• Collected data
+ + + + +
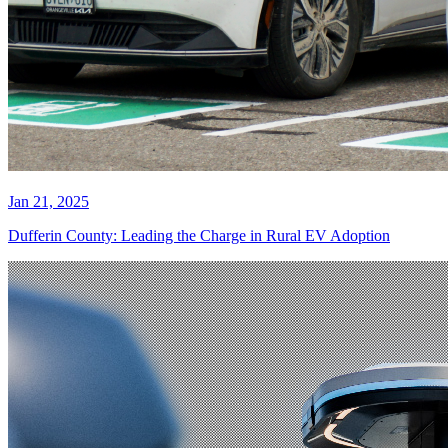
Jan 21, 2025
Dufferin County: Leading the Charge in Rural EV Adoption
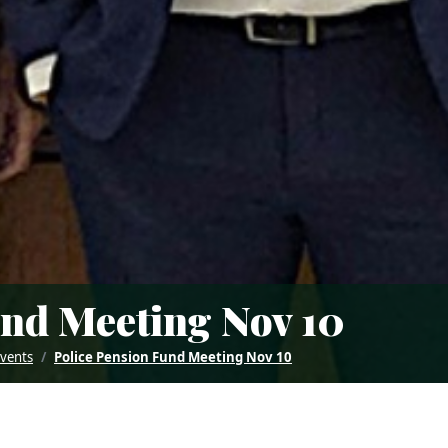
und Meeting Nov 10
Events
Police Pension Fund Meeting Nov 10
+ + + + +
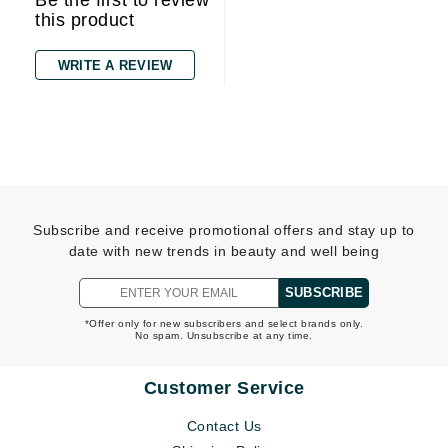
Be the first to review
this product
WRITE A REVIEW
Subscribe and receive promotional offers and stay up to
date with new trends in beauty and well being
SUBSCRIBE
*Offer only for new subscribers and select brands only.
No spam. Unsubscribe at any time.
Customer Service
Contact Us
+ + + + +
• What this task involves
Using only the data above, copy out the lines that include the word "Meeting".

• Exercise solution
und Meeting Nov 10
Police Pension Fund Meeting Nov 10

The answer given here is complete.